• **WORK INSTRUCTION**: Scan the entries below for the word "Papageorgiou" and copy every line in which it occurs.

• **DATA SUPPLIED**:
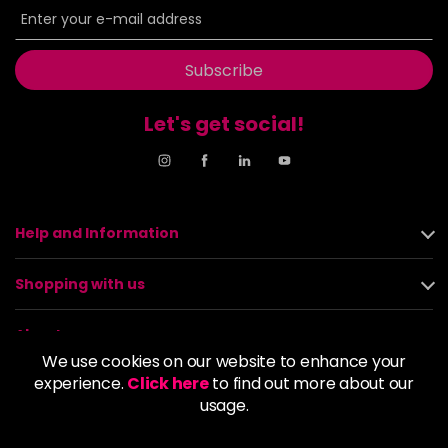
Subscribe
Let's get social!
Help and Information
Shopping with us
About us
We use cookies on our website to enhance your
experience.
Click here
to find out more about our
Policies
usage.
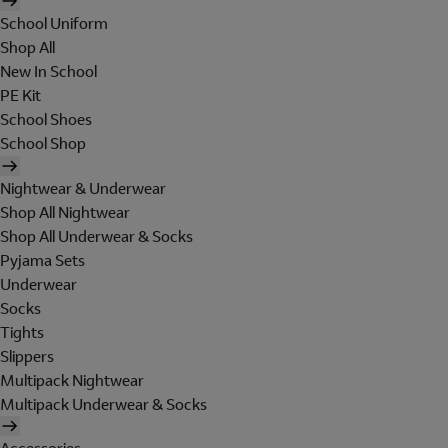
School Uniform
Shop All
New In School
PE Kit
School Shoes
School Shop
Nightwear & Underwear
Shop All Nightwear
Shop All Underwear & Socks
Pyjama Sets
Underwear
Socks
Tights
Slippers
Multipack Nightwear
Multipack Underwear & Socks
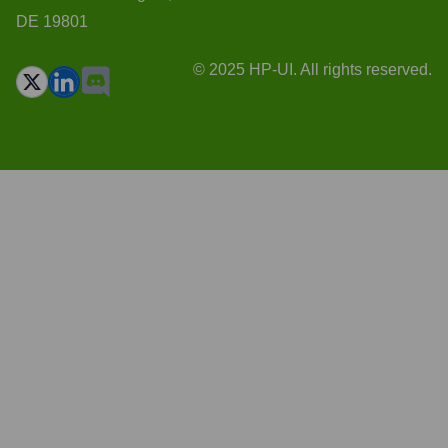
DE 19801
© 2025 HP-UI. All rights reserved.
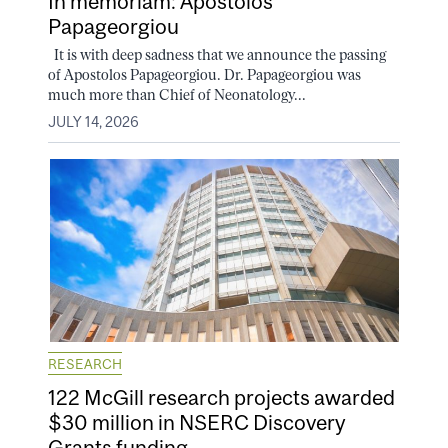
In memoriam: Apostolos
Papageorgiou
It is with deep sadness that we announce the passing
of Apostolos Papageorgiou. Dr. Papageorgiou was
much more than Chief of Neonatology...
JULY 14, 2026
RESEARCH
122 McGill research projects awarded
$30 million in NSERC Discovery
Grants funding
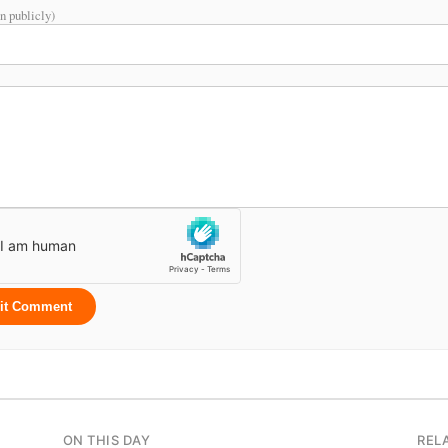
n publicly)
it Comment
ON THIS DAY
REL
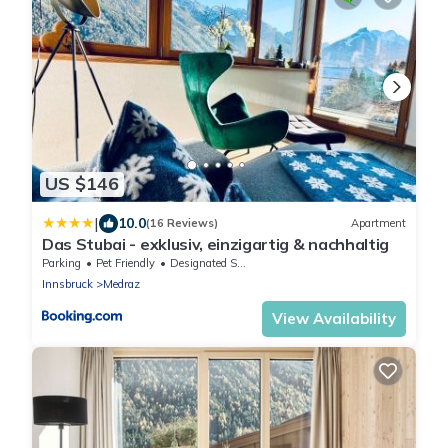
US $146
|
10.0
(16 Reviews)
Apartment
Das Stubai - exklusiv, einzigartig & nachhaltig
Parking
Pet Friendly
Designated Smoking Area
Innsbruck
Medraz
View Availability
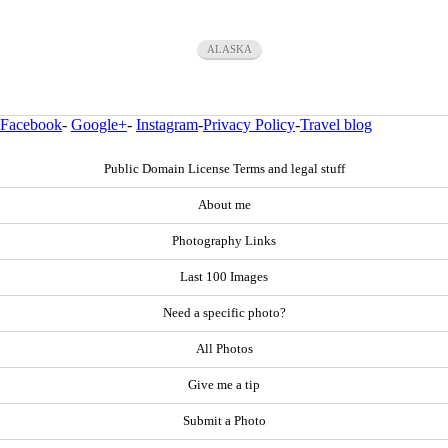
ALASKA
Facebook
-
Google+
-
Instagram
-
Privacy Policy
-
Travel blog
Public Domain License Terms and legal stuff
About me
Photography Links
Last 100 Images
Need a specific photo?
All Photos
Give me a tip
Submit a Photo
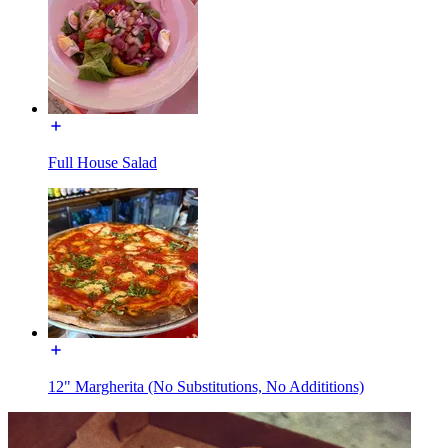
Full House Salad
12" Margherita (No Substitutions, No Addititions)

• **EXPECTED ANSWER**:
Papageorgiou
of Apostolos Papageorgiou. Dr. Papageorgiou was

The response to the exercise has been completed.